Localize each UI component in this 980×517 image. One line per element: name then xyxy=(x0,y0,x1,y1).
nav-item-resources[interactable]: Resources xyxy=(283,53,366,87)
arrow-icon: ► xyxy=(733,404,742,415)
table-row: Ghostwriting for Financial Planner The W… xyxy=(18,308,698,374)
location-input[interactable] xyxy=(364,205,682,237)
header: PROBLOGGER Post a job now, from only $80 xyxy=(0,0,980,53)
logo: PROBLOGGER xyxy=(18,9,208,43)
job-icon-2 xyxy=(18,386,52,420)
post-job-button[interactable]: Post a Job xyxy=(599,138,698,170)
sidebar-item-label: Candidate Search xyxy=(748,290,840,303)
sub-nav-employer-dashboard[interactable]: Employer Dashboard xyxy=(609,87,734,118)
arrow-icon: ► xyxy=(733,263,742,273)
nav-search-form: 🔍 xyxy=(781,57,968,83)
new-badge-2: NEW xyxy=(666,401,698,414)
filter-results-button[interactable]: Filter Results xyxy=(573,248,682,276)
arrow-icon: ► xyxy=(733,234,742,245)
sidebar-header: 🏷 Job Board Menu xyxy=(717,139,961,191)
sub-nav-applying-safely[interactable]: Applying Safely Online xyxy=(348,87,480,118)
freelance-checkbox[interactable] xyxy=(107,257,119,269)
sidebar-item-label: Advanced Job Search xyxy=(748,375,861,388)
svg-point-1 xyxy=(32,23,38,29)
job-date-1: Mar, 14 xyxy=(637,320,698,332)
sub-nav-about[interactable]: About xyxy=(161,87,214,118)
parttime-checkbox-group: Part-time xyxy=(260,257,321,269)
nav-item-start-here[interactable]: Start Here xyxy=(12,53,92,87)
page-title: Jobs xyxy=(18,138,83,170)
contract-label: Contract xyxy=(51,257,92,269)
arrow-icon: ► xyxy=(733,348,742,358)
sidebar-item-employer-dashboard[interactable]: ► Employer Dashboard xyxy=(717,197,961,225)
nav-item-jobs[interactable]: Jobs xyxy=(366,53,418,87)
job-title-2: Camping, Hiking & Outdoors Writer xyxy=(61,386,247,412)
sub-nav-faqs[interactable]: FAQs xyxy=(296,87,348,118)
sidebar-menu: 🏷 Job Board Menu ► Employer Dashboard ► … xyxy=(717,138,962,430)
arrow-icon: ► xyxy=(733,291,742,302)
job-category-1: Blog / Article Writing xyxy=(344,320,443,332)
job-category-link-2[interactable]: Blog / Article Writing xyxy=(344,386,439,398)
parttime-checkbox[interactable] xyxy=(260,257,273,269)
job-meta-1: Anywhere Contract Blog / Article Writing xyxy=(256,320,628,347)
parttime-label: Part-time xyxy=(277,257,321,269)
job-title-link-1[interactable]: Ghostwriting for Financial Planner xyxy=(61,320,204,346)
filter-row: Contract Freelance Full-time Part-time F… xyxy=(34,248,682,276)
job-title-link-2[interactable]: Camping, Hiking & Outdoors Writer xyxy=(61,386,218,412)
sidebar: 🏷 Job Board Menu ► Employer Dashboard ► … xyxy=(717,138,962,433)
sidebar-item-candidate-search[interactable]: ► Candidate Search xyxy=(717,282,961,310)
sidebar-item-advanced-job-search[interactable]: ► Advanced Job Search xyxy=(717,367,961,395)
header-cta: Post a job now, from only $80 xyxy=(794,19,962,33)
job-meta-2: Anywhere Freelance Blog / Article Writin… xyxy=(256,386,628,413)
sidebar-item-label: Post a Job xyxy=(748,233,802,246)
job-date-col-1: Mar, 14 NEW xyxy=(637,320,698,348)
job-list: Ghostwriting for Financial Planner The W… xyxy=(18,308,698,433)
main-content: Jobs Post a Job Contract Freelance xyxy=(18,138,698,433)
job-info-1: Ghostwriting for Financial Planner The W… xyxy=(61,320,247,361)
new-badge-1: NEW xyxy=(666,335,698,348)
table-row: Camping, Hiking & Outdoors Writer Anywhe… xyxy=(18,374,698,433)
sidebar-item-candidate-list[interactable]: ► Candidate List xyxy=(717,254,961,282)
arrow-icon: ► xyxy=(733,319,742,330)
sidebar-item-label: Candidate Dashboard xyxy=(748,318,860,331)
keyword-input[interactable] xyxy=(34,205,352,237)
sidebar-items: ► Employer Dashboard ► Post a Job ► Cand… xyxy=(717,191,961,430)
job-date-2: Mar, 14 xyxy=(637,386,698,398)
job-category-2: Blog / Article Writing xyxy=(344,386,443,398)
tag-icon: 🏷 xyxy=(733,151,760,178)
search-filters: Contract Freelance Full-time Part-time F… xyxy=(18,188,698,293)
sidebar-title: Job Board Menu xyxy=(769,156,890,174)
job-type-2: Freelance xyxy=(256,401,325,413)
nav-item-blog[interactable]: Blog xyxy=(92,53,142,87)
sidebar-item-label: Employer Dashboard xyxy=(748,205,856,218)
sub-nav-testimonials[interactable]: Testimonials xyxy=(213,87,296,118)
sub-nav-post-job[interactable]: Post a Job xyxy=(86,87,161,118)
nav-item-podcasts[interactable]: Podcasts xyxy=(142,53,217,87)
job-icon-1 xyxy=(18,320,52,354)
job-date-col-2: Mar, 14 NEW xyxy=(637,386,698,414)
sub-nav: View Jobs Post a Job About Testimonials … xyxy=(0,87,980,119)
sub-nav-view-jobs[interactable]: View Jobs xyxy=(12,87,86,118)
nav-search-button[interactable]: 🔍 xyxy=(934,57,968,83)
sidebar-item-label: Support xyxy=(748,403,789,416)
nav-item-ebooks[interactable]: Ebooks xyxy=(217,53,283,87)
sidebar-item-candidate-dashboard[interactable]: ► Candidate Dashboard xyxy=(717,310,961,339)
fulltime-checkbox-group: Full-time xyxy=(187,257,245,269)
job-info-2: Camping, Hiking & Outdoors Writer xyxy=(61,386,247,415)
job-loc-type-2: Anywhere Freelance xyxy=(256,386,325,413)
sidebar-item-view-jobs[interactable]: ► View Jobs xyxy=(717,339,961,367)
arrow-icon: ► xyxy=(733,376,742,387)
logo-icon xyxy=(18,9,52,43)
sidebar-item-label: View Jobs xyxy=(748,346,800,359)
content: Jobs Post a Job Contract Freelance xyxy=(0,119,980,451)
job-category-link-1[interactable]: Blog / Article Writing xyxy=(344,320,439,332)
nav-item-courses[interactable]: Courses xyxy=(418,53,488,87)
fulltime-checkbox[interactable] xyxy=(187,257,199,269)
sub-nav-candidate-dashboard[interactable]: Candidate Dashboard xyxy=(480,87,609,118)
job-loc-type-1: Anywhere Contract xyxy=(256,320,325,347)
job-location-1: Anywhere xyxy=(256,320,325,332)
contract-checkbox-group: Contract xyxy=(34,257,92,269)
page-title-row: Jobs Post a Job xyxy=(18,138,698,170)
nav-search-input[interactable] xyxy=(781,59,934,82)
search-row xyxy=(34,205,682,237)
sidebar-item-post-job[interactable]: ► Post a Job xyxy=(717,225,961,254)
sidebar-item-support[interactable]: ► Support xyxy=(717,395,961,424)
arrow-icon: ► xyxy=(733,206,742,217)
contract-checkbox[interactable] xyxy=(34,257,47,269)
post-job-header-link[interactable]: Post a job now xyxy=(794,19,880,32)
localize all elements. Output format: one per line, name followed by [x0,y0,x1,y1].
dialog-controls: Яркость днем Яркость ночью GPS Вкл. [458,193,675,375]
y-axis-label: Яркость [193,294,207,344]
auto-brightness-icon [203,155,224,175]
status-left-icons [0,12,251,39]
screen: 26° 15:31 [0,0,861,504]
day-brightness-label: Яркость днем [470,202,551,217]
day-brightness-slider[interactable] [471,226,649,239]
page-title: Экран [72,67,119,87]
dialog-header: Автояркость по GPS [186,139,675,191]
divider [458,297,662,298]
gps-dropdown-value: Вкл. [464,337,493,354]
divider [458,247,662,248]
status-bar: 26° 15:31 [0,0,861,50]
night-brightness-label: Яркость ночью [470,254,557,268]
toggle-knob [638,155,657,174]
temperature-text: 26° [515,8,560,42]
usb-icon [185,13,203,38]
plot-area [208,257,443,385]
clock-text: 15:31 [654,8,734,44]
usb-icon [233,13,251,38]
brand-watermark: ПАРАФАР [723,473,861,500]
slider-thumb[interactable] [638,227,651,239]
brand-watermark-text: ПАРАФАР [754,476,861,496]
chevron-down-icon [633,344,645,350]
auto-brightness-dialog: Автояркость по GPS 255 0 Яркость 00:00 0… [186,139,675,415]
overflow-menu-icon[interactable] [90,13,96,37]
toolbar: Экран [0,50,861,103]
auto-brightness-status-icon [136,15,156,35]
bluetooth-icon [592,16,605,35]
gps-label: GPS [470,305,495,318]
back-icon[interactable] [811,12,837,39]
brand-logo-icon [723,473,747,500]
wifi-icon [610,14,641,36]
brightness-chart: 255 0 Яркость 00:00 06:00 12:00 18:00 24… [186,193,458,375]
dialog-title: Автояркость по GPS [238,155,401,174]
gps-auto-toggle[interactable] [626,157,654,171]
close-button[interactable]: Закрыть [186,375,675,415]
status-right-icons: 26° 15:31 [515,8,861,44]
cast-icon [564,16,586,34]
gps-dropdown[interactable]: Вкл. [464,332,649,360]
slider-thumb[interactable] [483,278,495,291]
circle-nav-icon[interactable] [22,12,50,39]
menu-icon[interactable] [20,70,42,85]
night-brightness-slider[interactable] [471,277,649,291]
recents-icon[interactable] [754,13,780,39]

— What to do —
The answer must be every line from the entries above that holds the string "brightness".

— Written answer —
auto-brightness-icon [203,155,224,175]
day-brightness-label: Яркость днем [470,202,551,217]
day-brightness-slider[interactable] [471,226,649,239]
night-brightness-label: Яркость ночью [470,254,557,268]
auto-brightness-dialog: Автояркость по GPS 255 0 Яркость 00:00 0… [186,139,675,415]
auto-brightness-status-icon [136,15,156,35]
brightness-chart: 255 0 Яркость 00:00 06:00 12:00 18:00 24… [186,193,458,375]
night-brightness-slider[interactable] [471,277,649,291]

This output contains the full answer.